Dr. Jennifer Mellor, the director of the Schroeder Center for Healthcare Policy at the College of William and Mary, agreed that part of the tax would be passed on to consumers. But she said that it was probably in the bill because universal health care is expected to help medical device makers by making all Americans buy insurance.
"When people have insurance, they use more medical care. It could be that [legislators] say that if you're going to provide a whole new set of customers, and these [medical device] firms are going to get some benefit from that, it might make sense that they also share in the burden of paying for these new benefits."
Novelli said that many of the items being taxed were used almost exclusively by the elderly, who are all already covered under Medicare.
"If you look at the devices that are primarily going to be targeted, like pacemakers, etc., they are already covered under Medicare. So that argument doesn't hold water."
The measure is facing significant bipartisan opposition in Congress, and members of both parties have pushed back against the measure drafted by Sen. Max Baucus, chairman of the Senate Finance Committee.
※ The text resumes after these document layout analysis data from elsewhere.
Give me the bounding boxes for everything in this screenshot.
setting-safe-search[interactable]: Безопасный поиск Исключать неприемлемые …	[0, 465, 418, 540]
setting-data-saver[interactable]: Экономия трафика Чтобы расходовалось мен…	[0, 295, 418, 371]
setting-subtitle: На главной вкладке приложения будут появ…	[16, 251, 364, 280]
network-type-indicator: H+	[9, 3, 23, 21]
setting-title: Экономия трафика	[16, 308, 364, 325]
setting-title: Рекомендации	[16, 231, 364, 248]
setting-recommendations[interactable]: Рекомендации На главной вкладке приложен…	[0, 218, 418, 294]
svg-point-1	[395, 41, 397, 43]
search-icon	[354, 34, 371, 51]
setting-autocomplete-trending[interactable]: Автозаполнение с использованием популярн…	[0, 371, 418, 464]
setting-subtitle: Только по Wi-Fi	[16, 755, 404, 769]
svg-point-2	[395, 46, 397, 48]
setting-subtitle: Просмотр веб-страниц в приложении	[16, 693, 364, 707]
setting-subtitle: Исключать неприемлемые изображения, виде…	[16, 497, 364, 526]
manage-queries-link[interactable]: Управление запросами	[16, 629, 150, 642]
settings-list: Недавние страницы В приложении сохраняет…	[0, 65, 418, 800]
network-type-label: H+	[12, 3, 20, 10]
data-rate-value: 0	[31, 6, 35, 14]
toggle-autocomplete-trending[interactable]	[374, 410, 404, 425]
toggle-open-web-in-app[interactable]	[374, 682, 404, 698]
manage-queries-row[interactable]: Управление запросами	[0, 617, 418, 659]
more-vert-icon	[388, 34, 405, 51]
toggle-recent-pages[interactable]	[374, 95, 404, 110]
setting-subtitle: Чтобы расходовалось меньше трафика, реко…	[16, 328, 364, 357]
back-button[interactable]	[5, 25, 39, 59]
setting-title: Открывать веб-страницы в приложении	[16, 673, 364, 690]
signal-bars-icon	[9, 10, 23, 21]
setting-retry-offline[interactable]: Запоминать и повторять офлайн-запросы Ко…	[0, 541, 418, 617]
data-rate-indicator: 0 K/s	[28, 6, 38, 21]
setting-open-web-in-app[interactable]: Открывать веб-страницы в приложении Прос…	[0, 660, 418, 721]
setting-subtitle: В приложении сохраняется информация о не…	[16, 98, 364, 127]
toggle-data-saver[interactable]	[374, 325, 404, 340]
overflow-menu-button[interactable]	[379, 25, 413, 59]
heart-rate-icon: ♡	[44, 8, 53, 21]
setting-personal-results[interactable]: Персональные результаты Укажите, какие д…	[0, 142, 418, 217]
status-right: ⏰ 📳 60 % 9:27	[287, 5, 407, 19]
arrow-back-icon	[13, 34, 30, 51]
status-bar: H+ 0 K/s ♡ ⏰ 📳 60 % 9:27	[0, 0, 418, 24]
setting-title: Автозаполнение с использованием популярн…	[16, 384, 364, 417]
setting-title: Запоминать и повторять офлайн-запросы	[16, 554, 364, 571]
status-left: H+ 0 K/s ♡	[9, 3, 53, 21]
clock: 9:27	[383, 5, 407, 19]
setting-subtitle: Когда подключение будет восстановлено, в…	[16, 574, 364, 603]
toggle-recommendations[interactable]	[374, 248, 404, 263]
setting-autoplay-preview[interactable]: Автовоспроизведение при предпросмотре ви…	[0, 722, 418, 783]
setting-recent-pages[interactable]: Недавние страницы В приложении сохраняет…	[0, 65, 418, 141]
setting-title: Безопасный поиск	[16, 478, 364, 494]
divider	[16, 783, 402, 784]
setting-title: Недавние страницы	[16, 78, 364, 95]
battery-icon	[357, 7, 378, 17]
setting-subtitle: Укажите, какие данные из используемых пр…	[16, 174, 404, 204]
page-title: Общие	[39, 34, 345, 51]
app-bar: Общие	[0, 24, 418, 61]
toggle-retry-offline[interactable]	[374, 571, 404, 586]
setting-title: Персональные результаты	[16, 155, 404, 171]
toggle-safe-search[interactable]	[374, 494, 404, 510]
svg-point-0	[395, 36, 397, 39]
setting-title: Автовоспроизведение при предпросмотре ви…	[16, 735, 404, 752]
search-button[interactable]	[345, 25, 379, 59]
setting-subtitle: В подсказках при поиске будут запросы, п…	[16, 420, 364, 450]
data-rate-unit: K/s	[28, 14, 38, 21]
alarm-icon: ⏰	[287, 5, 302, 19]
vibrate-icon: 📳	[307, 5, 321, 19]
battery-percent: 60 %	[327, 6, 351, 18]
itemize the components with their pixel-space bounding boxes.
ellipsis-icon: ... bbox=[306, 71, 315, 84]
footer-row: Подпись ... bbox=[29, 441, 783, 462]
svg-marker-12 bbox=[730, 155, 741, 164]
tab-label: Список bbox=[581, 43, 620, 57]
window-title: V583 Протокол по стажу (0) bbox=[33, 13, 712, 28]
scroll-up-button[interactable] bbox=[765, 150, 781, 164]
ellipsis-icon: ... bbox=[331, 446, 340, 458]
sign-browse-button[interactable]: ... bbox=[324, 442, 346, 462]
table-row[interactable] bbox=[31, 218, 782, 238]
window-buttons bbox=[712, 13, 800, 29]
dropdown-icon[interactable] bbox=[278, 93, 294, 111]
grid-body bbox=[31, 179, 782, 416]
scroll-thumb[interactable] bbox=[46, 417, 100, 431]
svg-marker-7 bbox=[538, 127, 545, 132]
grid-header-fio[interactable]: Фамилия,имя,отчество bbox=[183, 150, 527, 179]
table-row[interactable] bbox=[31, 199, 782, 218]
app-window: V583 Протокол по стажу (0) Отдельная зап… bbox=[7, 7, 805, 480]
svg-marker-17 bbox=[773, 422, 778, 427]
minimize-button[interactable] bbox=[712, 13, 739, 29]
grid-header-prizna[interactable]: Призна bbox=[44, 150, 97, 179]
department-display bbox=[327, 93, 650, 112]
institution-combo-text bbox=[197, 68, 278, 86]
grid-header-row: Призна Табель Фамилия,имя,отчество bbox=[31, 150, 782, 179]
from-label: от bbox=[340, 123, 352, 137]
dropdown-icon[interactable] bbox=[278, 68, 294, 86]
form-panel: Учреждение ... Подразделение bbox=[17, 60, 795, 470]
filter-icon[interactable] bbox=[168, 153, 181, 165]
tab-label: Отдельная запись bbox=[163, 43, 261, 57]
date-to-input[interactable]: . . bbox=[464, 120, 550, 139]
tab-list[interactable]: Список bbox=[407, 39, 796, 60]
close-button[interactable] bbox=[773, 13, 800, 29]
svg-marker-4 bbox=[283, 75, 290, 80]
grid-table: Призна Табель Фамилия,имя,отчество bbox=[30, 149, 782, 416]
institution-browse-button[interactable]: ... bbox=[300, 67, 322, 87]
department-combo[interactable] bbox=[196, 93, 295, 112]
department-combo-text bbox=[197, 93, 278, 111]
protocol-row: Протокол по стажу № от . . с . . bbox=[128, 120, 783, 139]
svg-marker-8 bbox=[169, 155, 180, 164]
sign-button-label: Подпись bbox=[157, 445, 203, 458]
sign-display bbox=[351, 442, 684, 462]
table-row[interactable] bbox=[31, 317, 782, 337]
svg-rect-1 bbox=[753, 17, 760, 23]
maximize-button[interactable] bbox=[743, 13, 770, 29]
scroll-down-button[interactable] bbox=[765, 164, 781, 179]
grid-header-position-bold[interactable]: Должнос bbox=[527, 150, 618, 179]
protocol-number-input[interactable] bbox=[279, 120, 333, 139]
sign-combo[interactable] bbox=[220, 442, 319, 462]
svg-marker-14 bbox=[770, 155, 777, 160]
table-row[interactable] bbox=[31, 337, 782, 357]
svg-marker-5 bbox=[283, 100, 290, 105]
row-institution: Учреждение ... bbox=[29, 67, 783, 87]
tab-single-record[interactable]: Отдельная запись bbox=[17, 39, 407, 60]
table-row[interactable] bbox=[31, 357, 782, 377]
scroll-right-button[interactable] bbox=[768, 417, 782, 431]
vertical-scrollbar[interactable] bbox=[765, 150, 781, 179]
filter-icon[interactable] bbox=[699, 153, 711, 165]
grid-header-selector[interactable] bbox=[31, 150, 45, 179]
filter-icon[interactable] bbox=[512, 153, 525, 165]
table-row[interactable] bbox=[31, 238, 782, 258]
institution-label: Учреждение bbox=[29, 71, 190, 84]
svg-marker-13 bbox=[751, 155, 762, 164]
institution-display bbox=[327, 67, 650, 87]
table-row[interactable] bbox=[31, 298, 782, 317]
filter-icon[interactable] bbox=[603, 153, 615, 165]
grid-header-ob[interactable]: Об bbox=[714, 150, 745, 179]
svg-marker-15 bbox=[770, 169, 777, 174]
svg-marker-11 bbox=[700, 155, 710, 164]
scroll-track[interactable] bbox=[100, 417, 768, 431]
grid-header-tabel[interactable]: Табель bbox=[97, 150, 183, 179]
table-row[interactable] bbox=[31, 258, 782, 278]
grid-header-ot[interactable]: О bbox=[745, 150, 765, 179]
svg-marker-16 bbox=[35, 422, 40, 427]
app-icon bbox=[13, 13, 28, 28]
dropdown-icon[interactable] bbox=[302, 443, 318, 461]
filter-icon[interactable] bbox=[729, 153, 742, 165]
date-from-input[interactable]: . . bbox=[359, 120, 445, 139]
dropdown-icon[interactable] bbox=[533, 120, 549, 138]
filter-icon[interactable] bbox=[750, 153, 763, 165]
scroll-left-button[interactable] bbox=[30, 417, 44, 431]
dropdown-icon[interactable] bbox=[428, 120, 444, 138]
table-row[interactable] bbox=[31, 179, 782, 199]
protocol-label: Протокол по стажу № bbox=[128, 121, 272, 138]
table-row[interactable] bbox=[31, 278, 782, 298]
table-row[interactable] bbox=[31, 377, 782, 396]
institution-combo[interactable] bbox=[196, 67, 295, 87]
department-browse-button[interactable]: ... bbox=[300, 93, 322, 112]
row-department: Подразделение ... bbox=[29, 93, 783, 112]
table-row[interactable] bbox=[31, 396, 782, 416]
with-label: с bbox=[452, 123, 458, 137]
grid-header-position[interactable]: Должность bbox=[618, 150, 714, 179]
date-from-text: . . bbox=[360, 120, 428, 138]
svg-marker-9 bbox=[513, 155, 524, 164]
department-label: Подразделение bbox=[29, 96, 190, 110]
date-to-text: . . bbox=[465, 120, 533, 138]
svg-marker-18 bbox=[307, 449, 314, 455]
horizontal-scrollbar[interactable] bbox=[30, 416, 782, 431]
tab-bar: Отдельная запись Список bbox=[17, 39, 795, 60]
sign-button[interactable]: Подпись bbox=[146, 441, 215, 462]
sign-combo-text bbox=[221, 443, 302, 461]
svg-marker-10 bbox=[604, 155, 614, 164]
Sen. Al Franken, D-Minn., wrote in a letter to Baucus that the tax "will seriously threaten thousands of American jobs and deter innovation." There are "many other ways to save money in health care," he said.
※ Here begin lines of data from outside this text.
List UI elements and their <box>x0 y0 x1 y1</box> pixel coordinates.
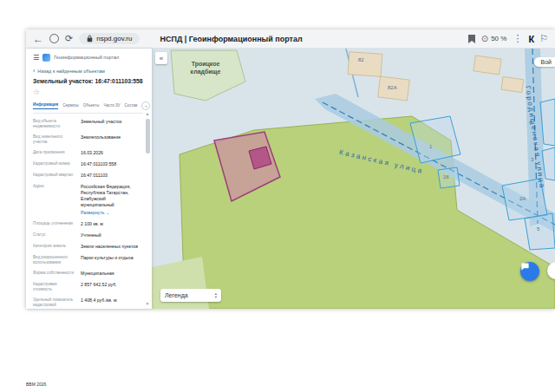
lock-icon <box>87 35 93 42</box>
scroll-down-arrow[interactable]: ▼ <box>144 301 151 306</box>
tab-information[interactable]: Информация <box>33 102 58 109</box>
cemetery-label-line1: Троицкое <box>178 61 233 69</box>
brand-label: Геоинформационный портал <box>54 55 119 60</box>
building[interactable] <box>348 52 382 77</box>
nspd-logo-icon <box>42 54 50 62</box>
parcel-number: 1 <box>429 144 432 149</box>
parcel-number: 4 <box>529 120 532 125</box>
tab-services[interactable]: Сервисы <box>62 103 79 109</box>
object-fields: Вид объекта недвижимости Земельный участ… <box>33 119 143 308</box>
sidebar-scrollbar[interactable]: ▲ ▼ <box>144 111 151 306</box>
field-label: Кадастровая стоимость <box>33 282 76 292</box>
field-label: Кадастровый квартал <box>33 173 76 179</box>
back-icon[interactable]: ← <box>33 34 43 44</box>
tab-parcel-parts[interactable]: Части ЗУ <box>103 103 120 109</box>
field-value: 2 857 642,52 руб. <box>81 282 138 292</box>
field-label: Площадь уточненная <box>33 221 76 227</box>
field-value: 16:47:011103 <box>81 173 138 179</box>
zoom-level: 50 % <box>491 35 506 42</box>
field-row: Вид разрешенного использования Парки кул… <box>33 255 138 265</box>
field-value: Муниципальная <box>81 271 138 277</box>
map-area[interactable]: Троицкое кладбище Казанская улица Городи… <box>152 49 555 309</box>
field-value: 16:47:011103:558 <box>81 161 138 167</box>
parcel-number: 3 <box>531 157 533 162</box>
address-expand-link[interactable]: Развернуть ⌄ <box>81 210 138 216</box>
zoom-icon: ⊙ <box>481 34 488 43</box>
field-label: Адрес <box>33 184 76 216</box>
legend-selector[interactable]: Легенда ▴▾ <box>160 289 221 302</box>
parcel-number: 82А <box>388 85 397 90</box>
field-row: Категория земель Земли населенных пункто… <box>33 244 138 250</box>
bookmark-icon[interactable] <box>468 35 475 43</box>
field-row: Дата присвоения 16.03.2026 <box>33 150 138 156</box>
menu-icon[interactable]: ⋮ <box>513 34 522 43</box>
hamburger-icon[interactable]: ☰ <box>33 54 39 62</box>
field-row: Кадастровый номер 16:47:011103:558 <box>33 161 138 167</box>
parcel-number: 16 <box>443 174 449 180</box>
page-content: ☰ Геоинформационный портал ‹ Назад к най… <box>26 49 555 309</box>
scroll-thumb[interactable] <box>146 119 150 154</box>
field-row: Вид объекта недвижимости Земельный участ… <box>33 119 138 129</box>
back-to-results-link[interactable]: ‹ Назад к найденным объектам <box>33 68 143 74</box>
favorite-star-icon[interactable]: ☆ <box>33 88 143 96</box>
tabs-scroll-arrow[interactable]: › <box>141 101 150 110</box>
url-text: nspd.gov.ru <box>96 35 132 42</box>
parcel-number: 82 <box>358 57 364 62</box>
field-value: Учтенный <box>81 232 138 238</box>
field-label: Категория земель <box>33 244 76 250</box>
browser-window: ← ⟳ nspd.gov.ru НСПД | Геоинформационный… <box>26 29 555 309</box>
field-row: Площадь уточненная 2 100 кв. м <box>33 221 138 227</box>
field-row: Форма собственности Муниципальная <box>33 271 138 277</box>
object-title: Земельный участок: 16:47:011103:558 <box>33 78 143 84</box>
login-button[interactable]: Вой <box>534 57 555 67</box>
field-value: Парки культуры и отдыха <box>81 255 138 265</box>
legend-label: Легенда <box>165 292 188 298</box>
refresh-icon[interactable]: ⟳ <box>65 34 73 43</box>
legend-spinner-icon[interactable]: ▴▾ <box>215 292 217 298</box>
flag-extension-icon[interactable]: ⚐ <box>539 34 548 43</box>
footer-watermark: ВВМ 2026 <box>26 382 46 387</box>
field-label: Кадастровый номер <box>33 161 76 167</box>
field-row: Статус Учтенный <box>33 232 138 238</box>
chat-icon <box>520 262 530 271</box>
field-label: Вид разрешенного использования <box>33 255 76 265</box>
browser-chrome: ← ⟳ nspd.gov.ru НСПД | Геоинформационный… <box>26 29 555 49</box>
zoom-indicator[interactable]: ⊙ 50 % <box>481 34 507 43</box>
brand-row: ☰ Геоинформационный портал <box>33 52 143 62</box>
screen: ← ⟳ nspd.gov.ru НСПД | Геоинформационный… <box>0 0 555 392</box>
parcel-number: 5 <box>537 226 539 232</box>
sidebar-panel: ☰ Геоинформационный портал ‹ Назад к най… <box>26 49 152 309</box>
tabs-bar: Информация Сервисы Объекты Части ЗУ Сост… <box>33 101 143 114</box>
map-canvas <box>152 49 555 309</box>
building[interactable] <box>473 56 501 75</box>
building[interactable] <box>501 76 524 92</box>
field-row-address: Адрес Российская Федерация, Республика Т… <box>33 184 138 216</box>
field-row: Вид земельного участка Землепользование <box>33 134 138 145</box>
field-value: Земли населенных пунктов <box>81 244 138 250</box>
page-title: НСПД | Геоинформационный портал <box>160 35 302 43</box>
scroll-up-arrow[interactable]: ▲ <box>144 111 151 116</box>
field-label: Форма собственности <box>33 271 76 277</box>
field-label: Удельный показатель кадастровой <box>33 297 76 308</box>
field-label: Статус <box>33 232 76 238</box>
field-value: 2 100 кв. м <box>81 221 138 227</box>
back-link-label: Назад к найденным объектам <box>37 69 105 74</box>
chevron-left-icon: ‹ <box>33 68 35 74</box>
chat-fab-button[interactable] <box>520 262 539 281</box>
field-label: Дата присвоения <box>33 150 76 156</box>
extension-icon-k[interactable]: К <box>528 34 533 44</box>
cemetery-label-line2: кладбище <box>178 69 233 76</box>
address-bar[interactable]: nspd.gov.ru <box>79 33 140 44</box>
field-value: Российская Федерация, Республика Татарст… <box>81 184 138 216</box>
field-label: Вид объекта недвижимости <box>33 119 76 129</box>
tab-objects[interactable]: Объекты <box>83 103 100 109</box>
profile-icon[interactable] <box>49 34 59 43</box>
field-row: Кадастровый квартал 16:47:011103 <box>33 173 138 179</box>
field-value: Землепользование <box>81 134 138 145</box>
cadastral-parcel[interactable] <box>525 213 555 250</box>
tab-composition[interactable]: Состав <box>125 103 138 109</box>
field-value: Земельный участок <box>81 119 138 129</box>
sidebar-collapse-button[interactable]: « <box>155 52 167 64</box>
field-row: Кадастровая стоимость 2 857 642,52 руб. <box>33 282 138 292</box>
field-label: Вид земельного участка <box>33 134 76 145</box>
While some external devices, including prosthetic limbs, will not be affected by the tax, internal devices like cochlear implants to aid hearing will be hit.
Alex Tabarrok, an economics professor at George Mason University, said that consumers, not the device suppliers, would most end up getting hurt.
"In a perfectly competitive market, you can only tax people. You can't really tax firms," he said.
Rick Tyler, a spokesman for Newt Gingrich, said that the bill's impact on consumers meant it would break Obama's promise not to raise taxes on ordinary Americans "for about the fourth time."
But Dr. David Cutler, an economics professor at Harvard University and Obama's senior health care advisor during the campaign, said that he expected that the bill would save Americans money by forcing health care costs down.
"In fact, the bill overall will reduce family spending. By rationalizing health care, streamlining administrative processes, and encouraging sensible prevention, the bills will save the typical family over $2,500 annually, and possibly much more," Cutler said, citing a June report by Obama's Council of Economic Advisors.
The Congressional Budget Office, however, does not anticipate such savings. It estimates that the Baucus plan would be paid for with $354 billion in tax increases and $409 billion in reduced spending on Medicare and other government health programs.
Tabarrok called Cutler's notion "wishful thinking at best."
"I would be willing to go along with the following: First you produce the cost savings. And any cost savings you produce, we'll put it into expanding coverage."
But economists also said that the tax was a very minor part of the health care bill.
Mellor, of William and Mary, added that the tax on medical devices was a very small part of the total amount raised, and that a more important tax to consider was the $215 billion tax on "gold-plated" health plans.
"Looking at the numbers, the bill calls for around to $350 billion in new taxes, so this $4 billion a year is just a small fraction of taxes raised," she said.
"This is not the major issue in the bill."
But Tyler said that the tax was still very relevant.
"All taxes that pay for a national health program are bad," he said. "But this illustrates the extent of the number of taxes and how much they will cost the consumer."